Every project at AptixLabs lives in GitHub with branch-protection rules and required CI checks. The studio prefers small, frequent deploys over big releases — it ships multiple times a day on active projects.
What CI runs
- TypeScript type-checking with strict mode
- ESLint with the project's ruleset
- Vitest unit tests for the logic layer
- A production build to catch any runtime config mistakes
- Firestore security-rule tests via the official Firebase emulator
Web deploys
Marketing sites and the coach portal deploy to Firebase Hosting through a GitHub Actions workflow that promotes the build only after CI passes on the main branch. Preview channels spin up for every PR — a partner can see a working build before merge.
Mobile deploys
The mobile apps deploy through Fastlane and EAS Build to App Store Connect and Google Play. There's a manual gate before release-to-production but automatic uploads to TestFlight and internal-testing tracks. The same commit can ship to web in five minutes and mobile within an hour after store review.
Secrets
Secrets live in Google Secret Manager and are fetched at runtime — never baked into the build. CI uses workload-identity federation rather than long-lived service-account keys.
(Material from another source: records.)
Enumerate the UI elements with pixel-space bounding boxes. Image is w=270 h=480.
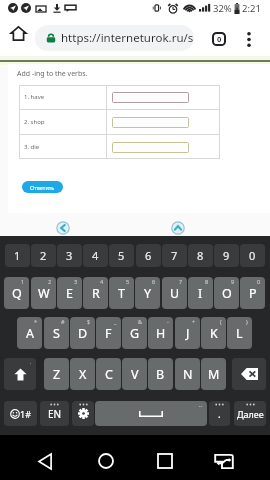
staticText: L bbox=[236, 325, 243, 342]
staticText: X bbox=[79, 366, 87, 383]
button[interactable]: 9 bbox=[214, 244, 239, 267]
staticText: O bbox=[222, 285, 232, 302]
staticText: . bbox=[218, 407, 221, 421]
button[interactable]: 0 bbox=[240, 244, 265, 267]
button[interactable]: More options bbox=[236, 26, 262, 52]
button[interactable]: Screenshot bbox=[206, 443, 242, 479]
staticText: 2 bbox=[40, 248, 47, 263]
staticText: · bbox=[30, 359, 32, 366]
button[interactable]: N bbox=[175, 358, 200, 390]
staticText: E bbox=[66, 285, 73, 302]
staticText: Далее bbox=[237, 408, 264, 420]
button[interactable]: Scroll to top bbox=[171, 221, 185, 235]
staticText: $ bbox=[87, 318, 91, 325]
button[interactable]: . bbox=[209, 401, 230, 426]
button[interactable]: Back bbox=[27, 443, 63, 479]
staticText: 1 bbox=[14, 248, 21, 263]
staticText: 2 bbox=[48, 278, 52, 285]
button[interactable]: T bbox=[109, 277, 134, 309]
staticText: B bbox=[156, 366, 165, 383]
button[interactable]: Home bbox=[5, 20, 31, 46]
button[interactable]: Q bbox=[4, 277, 29, 309]
staticText: 6 bbox=[145, 248, 152, 263]
button[interactable]: Ответить bbox=[22, 181, 63, 193]
staticText: Y bbox=[144, 285, 152, 302]
button[interactable]: W bbox=[31, 277, 56, 309]
button[interactable]: R bbox=[83, 277, 108, 309]
button[interactable] bbox=[112, 117, 189, 128]
staticText: 3 bbox=[66, 248, 73, 263]
button[interactable]: F bbox=[96, 317, 121, 349]
button[interactable]: Backspace bbox=[232, 358, 266, 390]
staticText: 5 bbox=[118, 248, 125, 263]
staticText: + bbox=[192, 318, 196, 325]
button[interactable]: O bbox=[214, 277, 239, 309]
staticText: P bbox=[249, 285, 257, 302]
staticText: 6 bbox=[152, 278, 156, 285]
button[interactable]: H bbox=[148, 317, 173, 349]
button[interactable]: Home bbox=[88, 443, 124, 479]
staticText: Ответить bbox=[30, 184, 55, 191]
staticText: 3. die bbox=[24, 143, 40, 151]
staticText: 1. have bbox=[24, 93, 45, 101]
staticText: Add -ing to the verbs. bbox=[17, 69, 88, 79]
button[interactable]: Keyboard settings bbox=[72, 401, 94, 426]
button[interactable]: I bbox=[188, 277, 213, 309]
staticText: 5 bbox=[126, 278, 130, 285]
button[interactable]: 8 bbox=[188, 244, 213, 267]
button[interactable]: EN bbox=[40, 401, 69, 426]
staticText: H bbox=[156, 325, 166, 342]
button[interactable]: B bbox=[148, 358, 173, 390]
staticText: ( bbox=[220, 318, 222, 325]
button[interactable]: Shift bbox=[4, 358, 36, 390]
button[interactable]: Previous page bbox=[56, 221, 70, 235]
button[interactable] bbox=[112, 92, 189, 103]
staticText: # bbox=[61, 318, 65, 325]
button[interactable]: M bbox=[201, 358, 226, 390]
button[interactable] bbox=[112, 142, 189, 153]
staticText: S bbox=[53, 325, 60, 342]
button[interactable]: Z bbox=[44, 358, 69, 390]
button[interactable]: 6 bbox=[136, 244, 161, 267]
staticText: A bbox=[26, 325, 34, 342]
button[interactable]: K bbox=[201, 317, 226, 349]
button[interactable]: Y bbox=[135, 277, 160, 309]
button[interactable]: D bbox=[70, 317, 95, 349]
button[interactable]: 4 bbox=[83, 244, 108, 267]
staticText: https://interneturok.ru/s bbox=[61, 30, 194, 46]
button[interactable]: Symbols bbox=[4, 401, 37, 426]
button[interactable]: 3 bbox=[57, 244, 82, 267]
staticText: 8 bbox=[197, 248, 204, 263]
button[interactable]: Tabs bbox=[206, 26, 232, 52]
staticText: 1# bbox=[20, 408, 31, 420]
button[interactable]: Space bbox=[95, 401, 207, 426]
staticText: * bbox=[34, 318, 38, 325]
staticText: ·· bbox=[199, 402, 202, 409]
button[interactable]: X bbox=[70, 358, 95, 390]
staticText: 7 bbox=[171, 248, 178, 263]
button[interactable]: V bbox=[122, 358, 147, 390]
button[interactable]: G bbox=[122, 317, 147, 349]
button[interactable]: P bbox=[240, 277, 265, 309]
staticText: 0 bbox=[249, 248, 256, 263]
button[interactable]: L bbox=[227, 317, 252, 349]
button[interactable]: Далее bbox=[234, 401, 266, 426]
button[interactable]: A bbox=[17, 317, 42, 349]
button[interactable]: 7 bbox=[162, 244, 187, 267]
button[interactable]: S bbox=[44, 317, 69, 349]
staticText: Q bbox=[12, 285, 22, 302]
button[interactable]: 1 bbox=[5, 244, 30, 267]
button[interactable]: U bbox=[162, 277, 187, 309]
staticText: J bbox=[186, 325, 190, 342]
button[interactable]: 2 bbox=[31, 244, 56, 267]
staticText: 4 bbox=[92, 248, 99, 263]
staticText: C bbox=[105, 366, 113, 383]
button[interactable]: J bbox=[175, 317, 200, 349]
button[interactable]: https://interneturok.ru/s bbox=[35, 25, 194, 51]
button[interactable]: C bbox=[96, 358, 121, 390]
button[interactable]: E bbox=[57, 277, 82, 309]
staticText: M bbox=[208, 366, 220, 383]
button[interactable]: Recent apps bbox=[147, 443, 183, 479]
staticText: N bbox=[183, 366, 193, 383]
button[interactable]: 5 bbox=[109, 244, 134, 267]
Why small deploys are a safety feature
A big release is a big blast radius. When twenty changes ship together and something breaks, you are bisecting twenty suspects under pressure. When one change ships at a time, the suspect is obvious and the rollback is trivial. Shipping multiple times a day is not recklessness — it is the opposite. Small, frequent, reversible changes are how you move fast without the fear, and the CI gate is what makes each one safe to send.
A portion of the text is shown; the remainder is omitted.